Dagegen richtete sich zunächst ein außerordentlicher Revisionsrekurs vom 27. 4. 2004 (ON 18), der aber in der Folge zurückgezogen wurde (ON 22).

Weiters erhob der Unterhaltssachwalter einen ordentlichen Revisionsrekurs vom 30. 4. 2004 (ON 19), der dem Obersten Gerichtshof unmittelbar vorgelegt wurde.

Diese Vorgangsweise widerspricht der seit Inkrafttreten der WGN 1997 BGBl I 140 geltenden, hier maßgebenden Rechtslage:

Gegenständlich ist die Gewährung von monatlichen Unterhaltsvorschüssen von je EUR 200. Hievon ausgehend ergibt sich kein EUR 20.000 übersteigender rekursgerichtlicher Entscheidungsgegenstand.

Nach § 14 Abs 1 AußStrG idF WGN 1997 ist der Revisionsrekurs aber - außer im Fall des § 14a Abs 3 dieses Gesetzes - jedenfalls unzulässig, wenn der Entscheidungsgegenstand an Geld oder Geldeswert insgesamt EUR 20.000,-- nicht übersteigt und das Rekursgericht nach § 13 Abs 1 Z 2 desselben Gesetzes den ordentlichen Revisionsrekurs für nicht zulässig erklärt hat. Unter diesen Voraussetzungen kann jedoch eine Partei nach § 14a Abs 1 und 2 AußStrG einen - binnen 14 Tagen nach der Zustellung der Entscheidung beim Erstgericht einzubringenden (§ 14a Abs 2 AußStrG) - Antrag an das Rekursgericht stellen, seinen Ausspruch dahin abzuändern, dass der ordentliche Revisionsrekurs doch für zulässig erklärt werde.

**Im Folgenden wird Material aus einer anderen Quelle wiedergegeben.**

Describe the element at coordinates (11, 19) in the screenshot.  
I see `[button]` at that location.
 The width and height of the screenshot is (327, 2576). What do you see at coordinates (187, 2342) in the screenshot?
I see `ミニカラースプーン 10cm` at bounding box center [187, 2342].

Im Hinblick auf diese Rechtslage (vgl RIS-Justiz RS0109505, RS0109516) war der Rechtsmittelschriftsatz jedenfalls nicht dem Obersten Gerichtshof vorzulegen, sind doch im Streitwertbereich des § 14a AußStrG Rechtsmittel gegen Entscheidungen, gegen die nach dem Ausspruch gemäß § 13 Abs 1 Z 2 AußStrG der ordentliche Revisionsrekurs nicht zulässig ist, nur dem Gericht zweiter Instanz (sofort), nicht aber dem Obersten Gerichtshof vorzulegen (§ 16 Abs 2 Z 2 AußStrG idF WGN 1997). Dies gilt auch dann, wenn der Rechtsmittelwerber in dem Schriftsatz nicht den Antrag auf Änderung des Ausspruchs zweiter Instanz gestellt hat, weil dieser Mangel verbesserungsfähig ist.

Das Erstgericht wird das Rechtsmittel somit dem Rekursgericht vorzulegen haben.